It looks like you did a pretty good job there

To show the beauty and simplicity of the Laplace Transform methods a little more, here is another quick approach when initial conditions are all zero...

We have a source Vm*cos(wt), and we have an impedance of R in series with L driven by that source.
The Laplace Transform of the impedance Z is:
Z=R+s*L

and the Laplace Transform of the source with Vm=1 is (Vm=1 for illustration simplicity):
Vs=s/(s^2+w^2)

so the current Is is just the source divided by the impedance:
Is=Vs/Z=(s/(s^2+w^2))/(R+s*L)

which simplified:
Is=s/((s^2+w^2)*(R+s*L))

so within a few seconds we've arrived at the basic solution.

And partial fraction expansion:
Is=(s*R+w^2*L)/((s^2+w^2)*(R^2+w^2*L^2))-(L*R)/((R+s*L)*(R^2+w^2*L^2))

and you can factor that any way you wish.

Partial fraction expansion isnt that hard once you do a few, but sometimes you'd have to have the numerical values of the components to proceed because the raw analytical form cant always be factored.

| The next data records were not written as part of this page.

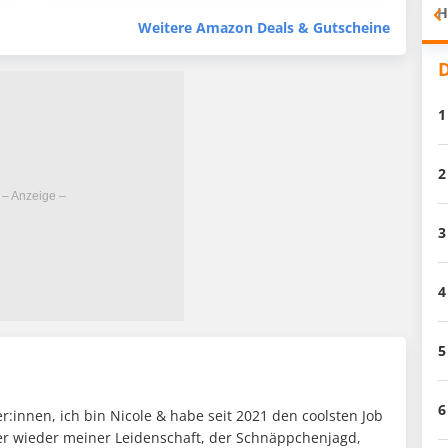
H
Weitere Amazon Deals & Gutscheine
D
1
2
3
4
5
6
:innen, ich bin Nicole & habe seit 2021 den coolsten Job
mer wieder meiner Leidenschaft, der Schnäppchenjagd,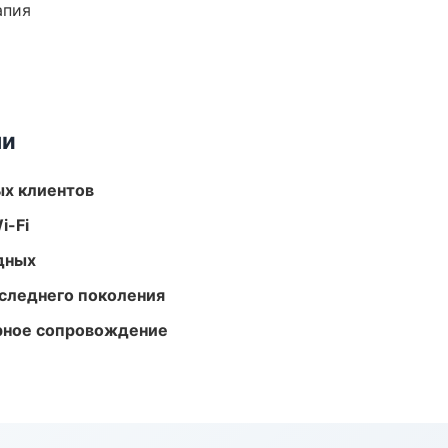
апия
ми
ых клиентов
i-Fi
одных
следнего поколения
урное сопровождение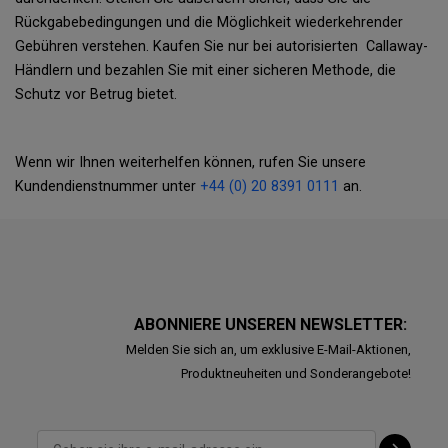
Rückgabebedingungen und die Möglichkeit wiederkehrender
Gebühren verstehen. Kaufen Sie nur bei autorisierten Callaway-
Händlern und bezahlen Sie mit einer sicheren Methode, die
Schutz vor Betrug bietet.
Wenn wir Ihnen weiterhelfen können, rufen Sie unsere
Kundendienstnummer unter
+44 (0) 20 8391 0111
an.
ABONNIERE UNSEREN NEWSLETTER:
Melden Sie sich an, um exklusive E-Mail-Aktionen,
Produktneuheiten und Sonderangebote!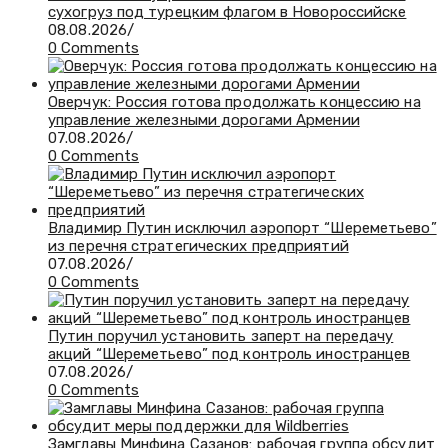
сухогруз под турецким флагом в Новороссийске
08.08.2026
/
0 Comments
Оверчук: Россия готова продолжать концессию на
управление железными дорогами Армении
07.08.2026
/
0 Comments
Владимир Путин исключил аэропорт “Шереметьево”
из перечня стратегических предприятий
07.08.2026
/
0 Comments
Путин поручил установить заперт на передачу
акций “Шереметьево” под контроль иностранцев
07.08.2026
/
0 Comments
Замглавы Минфина Сазанов: рабочая группа обсудит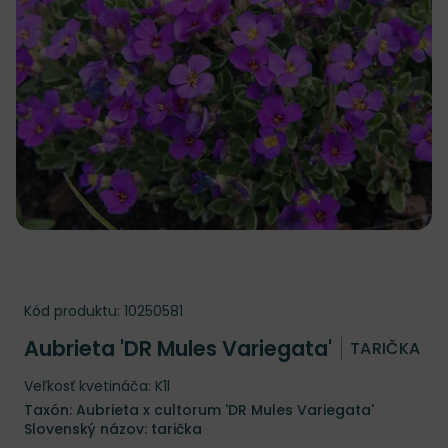
Kód produktu:
10250581
Aubrieta 'DR Mules Variegata'
TARIČKA
Veľkosť kvetináča: K1l
Taxón: Aubrieta x cultorum 'DR Mules Variegata'
Slovenský názov: tarička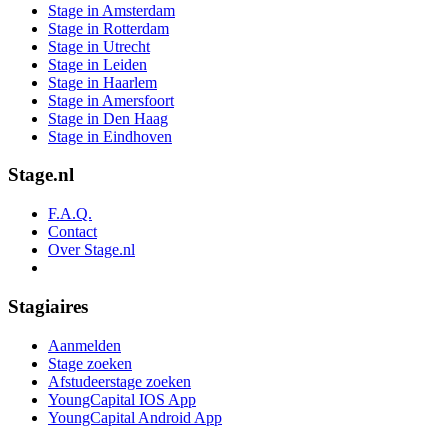
Stage in Amsterdam
Stage in Rotterdam
Stage in Utrecht
Stage in Leiden
Stage in Haarlem
Stage in Amersfoort
Stage in Den Haag
Stage in Eindhoven
Stage.nl
F.A.Q.
Contact
Over Stage.nl
Stagiaires
Aanmelden
Stage zoeken
Afstudeerstage zoeken
YoungCapital IOS App
YoungCapital Android App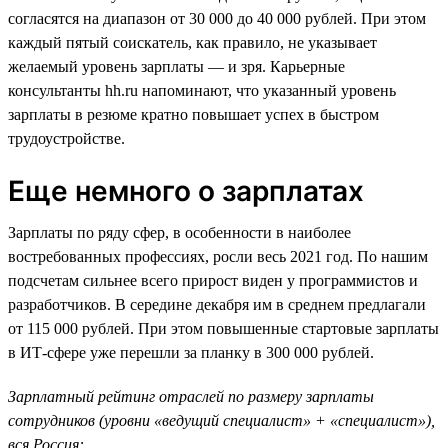
согласятся на диапазон от 30 000 до 40 000 рублей. При этом
каждый пятый соискатель, как правило, не указывает
желаемый уровень зарплаты — и зря. Карьерные
консультанты hh.ru напоминают, что указанный уровень
зарплаты в резюме кратно повышает успех в быстром
трудоустройстве.
Еще немного о зарплатах
Зарплаты по ряду сфер, в особенности в наиболее
востребованных профессиях, росли весь 2021 год. По нашим
подсчетам сильнее всего прирост виден у программистов и
разработчиков. В середине декабря им в среднем предлагали
от 115 000 рублей. При этом повышенные стартовые зарплаты
в ИТ-сфере уже перешли за планку в 300 000 рублей.
Зарплатный рейтинг отраслей по размеру зарплаты
сотрудников (уровни «ведущий специалист» + «специалист»),
вся Россия: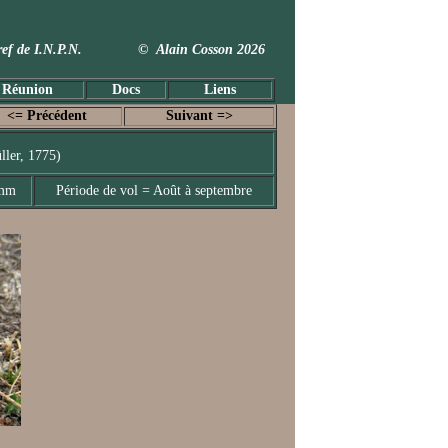
 Taxref de I.N.P.N. © Alain Cosson 2026
 Réunion
Docs
Liens
<= Précédent
Suivant =>
ller, 1775)
 mm
Période de vol = Août à septembre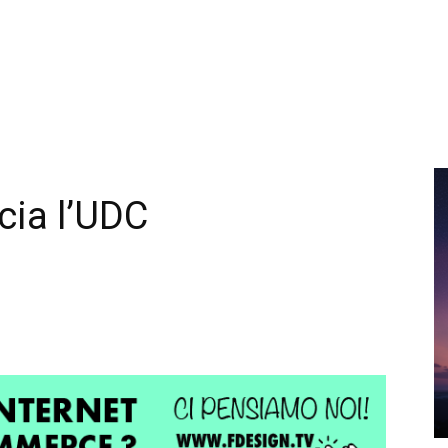
cia l’UDC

Ratchit offers some good advice here too...look for a table of Laplace Transforms and Operations as that will help sometimes...just dont depend on that to get all the answers all of the time. For example the sine and cos source transforms can be found in most LT tables, however you might not find those if they also contain a phase shift like cos(wt+ph).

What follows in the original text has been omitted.